Recently, I was asked whether anyone had actually ever violated the copyright that exists in the work produced and published to Arborealis. "Funny you should ask," I replied, "several times that I am aware of. However, I find that the vast majority of people are respectful of other people's work and when in doubt, they drop me a line to enquire what may be used and how."
Unfortunately, though, there are some who either really do not
understand copyright or, more rarely (one hopes), think that the
law does not apply to them. For those who do not understand
copyright law, a good place to start is to review the basic copyright rules which
apply not only to Arborealis
but also to all other sites on the internet, books, news
articles, photographs, music, and other media. The rules are
easy to understand. For further information, Judy G. Russell has
penned several excellent blog articles on the subject of
copyright at her site, The
Legal Genealogist, for example, "Using the work of others."
Now for a sampling of astonishing (some might say, brazen)
instances of copyright violation:—
— On 6th December 2015, I wrote a blog
article to commemorate the 98th anniversary of the Halifax
Explosion. The article highlighted one of the young victims, a
schoolgirl named Merle Huggins (a descendant of our Huggins
family of county Tyrone), who died of injuries sustained in the
blast. A biographical sketch—over which I had laboured many
hours, trying to get not just the facts but also the tone
right—accompanied the article.
Last year (2019), I was searching online for a few
more facts about the Explosion when I discovered that someone
else had an interest in young Merle Huggins. Imagine
my surprise after opening that person's blog
to discover that s/he had lifted entire paragraphs from the biographical sketch
and passed it off as his or her own creative work! on several
different websites!! I really was gobsmacked at this one, even
more so on learning that this person is a well known writer.

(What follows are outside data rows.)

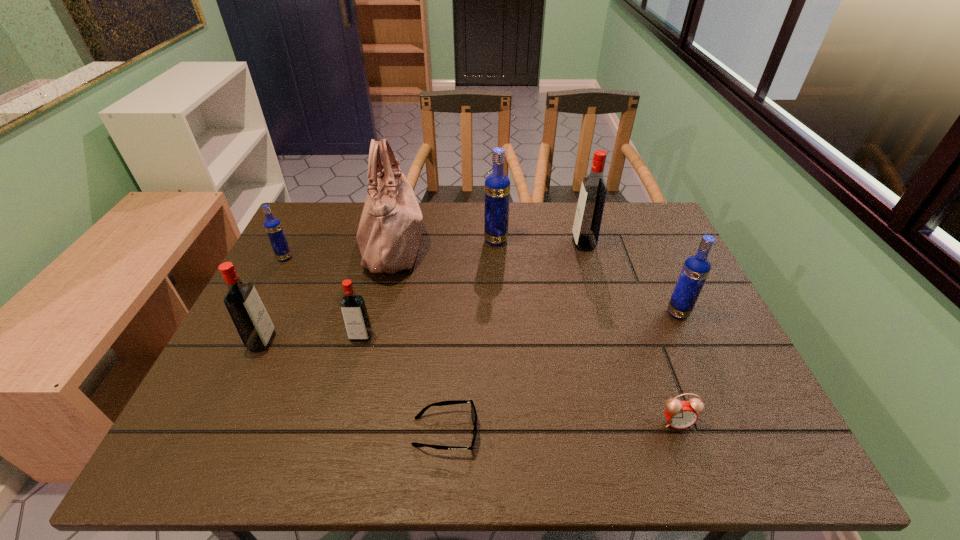 You are a GUI agent. You are given a task and a screenshot of the screen. Output one action in this format:
    pyautogui.click(x=<x>, y=<y>)
    Task: Click on the vacant space located on the front and back of the biggest red vodka
    The height and width of the screenshot is (540, 960).
    Given the screenshot: What is the action you would take?
    pyautogui.click(x=498, y=243)

At what (x,y) coordinates should I click in order to perform the action: click on vacant region located 0.080m on the left of the biggest blue vodka. Please return your answer as a coordinate pair (x, y). Looking at the image, I should click on (458, 240).

Locate an element on the screen. This screenshot has width=960, height=540. vacant area located 0.050m on the front and back of the leftmost red vodka is located at coordinates (294, 341).

The image size is (960, 540). Find the location of `vacant space located on the left of the fourth farthest vodka`. vacant space located on the left of the fourth farthest vodka is located at coordinates (550, 313).

At what (x,y) coordinates should I click in order to perform the action: click on vacant area situated on the front of the smallest blue vodka. Please return your answer as a coordinate pair (x, y). This screenshot has height=540, width=960. Looking at the image, I should click on (227, 370).

At what (x,y) coordinates should I click in order to perform the action: click on free spot located on the front and back of the second red vodka from left to right. Please return your answer as a coordinate pair (x, y). This screenshot has width=960, height=540. Looking at the image, I should click on (351, 374).

At what (x,y) coordinates should I click in order to perform the action: click on blank space located 0.230m on the front-facing side of the sunglasses. Please return your answer as a coordinate pair (x, y). This screenshot has width=960, height=540. Looking at the image, I should click on click(x=591, y=431).

Locate an element on the screen. The width and height of the screenshot is (960, 540). handbag that is at the far edge is located at coordinates (389, 232).

In order to click on alarm clock that is at the near edge in this screenshot , I will do `click(680, 414)`.

Image resolution: width=960 pixels, height=540 pixels. In order to click on sunglasses situated at the near edge in this screenshot , I will do `click(473, 411)`.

To this person's credit, s/he was genuinely
embarrassed at having been caught out, admitted that there was
no excuse for what he or she had done, and rectified the
situation immediately by removing all of the cribbed writing.
— A few months later, while working on my tree on Ancestry, I found a related
family (as you do), including one particular Irishman whose life
story I had documented on Arborealis.
Again, imagine my surprise
when I discovered that the owner of this family tree had
downloaded a pdf copy of my webpage and attached the pdf
document to the individual in his family tree as a shareable
image! and done so without providing any source citation!!
A lengthy e-mail exchange ensued after I protested
what was obviously a copyright violation. "Was it really a
violation of your copyright?" s/he asked. "But your work is so
well done, and I don't have time to do it myself." (Full marks
for brazen, right there.)
Ehm, no, I explained, you may not take a photographic representation of my work and attach it to anything without my permission. After several minutes, s/he wrote back, "Look at it again. This time, I've written in the webpage address." Not good enough, I said. Providing a source citation does not change the fact that you are using my work without permission. "What if I add your name?" Citing sources and giving credit where it is due are not substitutes for asking for permission, I replied.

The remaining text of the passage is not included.